Except for those who lay dying, all year long hardly a soul in his parish of many villages asked for him, and only very rarely did his appearing cause eyes to light up anywhere; the majority even turned away, not hostilely, only sullenly: “Oh, him again.”
At the end of October he telephoned me, as promised, because on the Jaunfeld, in the village of Rinkolach, and on the house of my ancestors there, the first snow was falling, “flakes feathered like arrows,” falling in town, on the contrary, horizontally, looking in the headlights of the dense stream of rush-hour traffic like towropes; besides, my brother had discovered his singing voice, the last one in the family to do so, and was singing in the church choir, with such a beautiful voice that Urban, as happened every time when he succeeded at something — and he succeeded at almost everything — broke out in lamentations at his own life-weariness.
In dark November, lacking sun also because of the mist off the dammed-up Drau in the west, the priest dreamed a repetition of the event that had preoccupied him since that night in the Lower Austrian seminary for those called late to the priesthood: again he found himself, as in reality there, lying in the bed of someone else, who was fast asleep, as he had just been, and he? How in the world had he ended up in this other bed, next to a huge strange body that left him no room? Where was his own bed? How would he be punished? Expulsion from the institution? A mark of Cain on his forehead, for life?

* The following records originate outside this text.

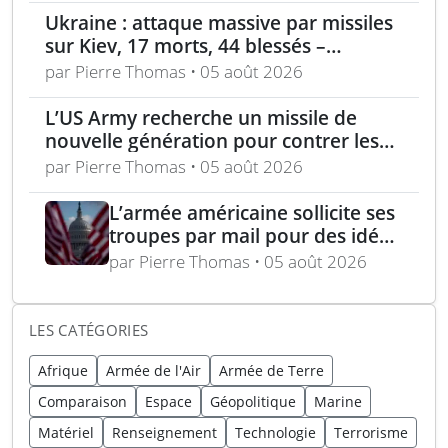
Ukraine : attaque massive par missiles
sur Kiev, 17 morts, 44 blessés –
incendie au centre logistique
par Pierre Thomas • 05 août 2026
Wildberries près de Moscou
L’US Army recherche un missile de
nouvelle génération pour contrer les
petits drones (NGCM)
par Pierre Thomas • 05 août 2026
L’armée américaine sollicite ses
troupes par mail pour des idées
afin de « faire pression et punir
par Pierre Thomas • 05 août 2026
» l’Iran
LES CATÉGORIES
Afrique
Armée de l'Air
Armée de Terre
Comparaison
Espace
Géopolitique
Marine
Matériel
Renseignement
Technologie
Terrorisme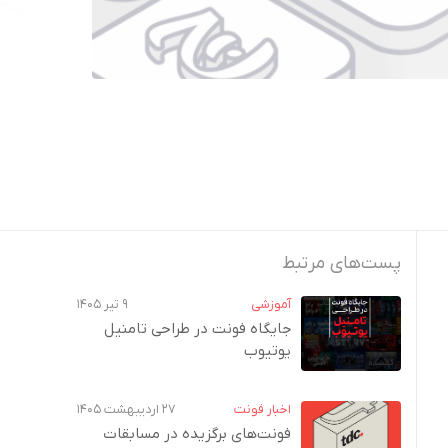
پست‌های مرتبط
آموزشی
۹ تیر ۱۴۰۵
جایگاه فونت در طراحی تامنیل
یوتیوب
اخبار فونت
۲۷ اردیبهشت ۱۴۰۵
فونت‌های برگزیده در مسابقات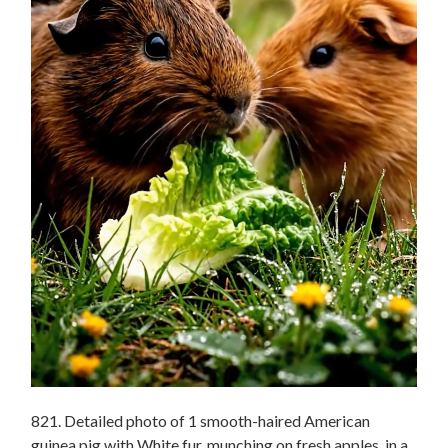
821. Detailed photo of 1 smooth-haired American
guinea pig with White fur, munching on fresh apples, in a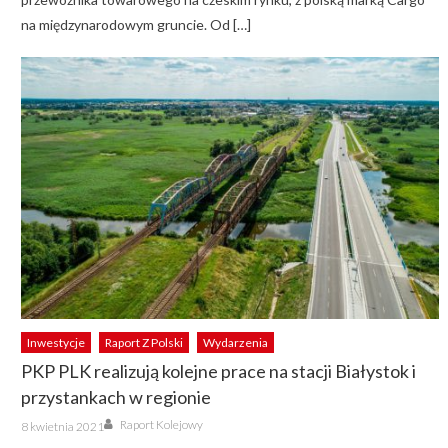
na międzynarodowym gruncie. Od […]
Inwestycje
Raport Z Polski
Wydarzenia
PKP PLK realizują kolejne prace na stacji Białystok i
przystankach w regionie
Author
Posted
Raport Kolejowy
8 kwietnia 2021
on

Then at the beginning of December came such a heavy frost that the bed of the brooks flowing through the Jaunfeld toward the Drau, from the Petzen and the Karawanken Mountains, froze over from the bottom, up over the pebbles, enlarged into ice balls, whereupon the water on top, forced upward, spilled far over the banks. And for the first time in decades the villagers became skaters again, out until late on full-moon nights, as if things had never been any different in the interval; and blocks of ice weighing tons were cut, as if for the icehouses of a different turn of the century.

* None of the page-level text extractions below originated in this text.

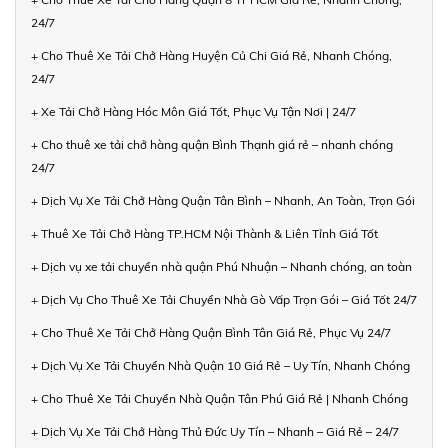
24/7
+ Cho Thuê Xe Tải Chở Hàng Huyện Củ Chi Giá Rẻ, Nhanh Chóng,
24/7
+ Xe Tải Chở Hàng Hóc Môn Giá Tốt, Phục Vụ Tận Nơi | 24/7
+ Cho thuê xe tải chở hàng quận Bình Thạnh giá rẻ – nhanh chóng
24/7
+ Dịch Vụ Xe Tải Chở Hàng Quận Tân Bình – Nhanh, An Toàn, Trọn Gói
+ Thuê Xe Tải Chở Hàng TP.HCM Nội Thành & Liên Tỉnh Giá Tốt
+ Dịch vụ xe tải chuyển nhà quận Phú Nhuận – Nhanh chóng, an toàn
+ Dịch Vụ Cho Thuê Xe Tải Chuyển Nhà Gò Vấp Trọn Gói – Giá Tốt 24/7
+ Cho Thuê Xe Tải Chở Hàng Quận Bình Tân Giá Rẻ, Phục Vụ 24/7
+ Dịch Vụ Xe Tải Chuyển Nhà Quận 10 Giá Rẻ – Uy Tín, Nhanh Chóng
+ Cho Thuê Xe Tải Chuyển Nhà Quận Tân Phú Giá Rẻ | Nhanh Chóng
+ Dịch Vụ Xe Tải Chở Hàng Thủ Đức Uy Tín – Nhanh – Giá Rẻ – 24/7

Advent had long since arrived, and there were still a few refugees in the rectory, from the German civil or cousins’ war, refugees from the north and west for a change, instead of from the south or east as usual, Bavarians and Hessians from larger cities, driven out by the Saxons or Frisians or Saarlanders, then seized here by a kind of paralysis, incapable of going home, although since the summer peace had returned to their areas; perhaps they also harbored thoughts of remaining forever in this rather empty land of pines and wayside shrines.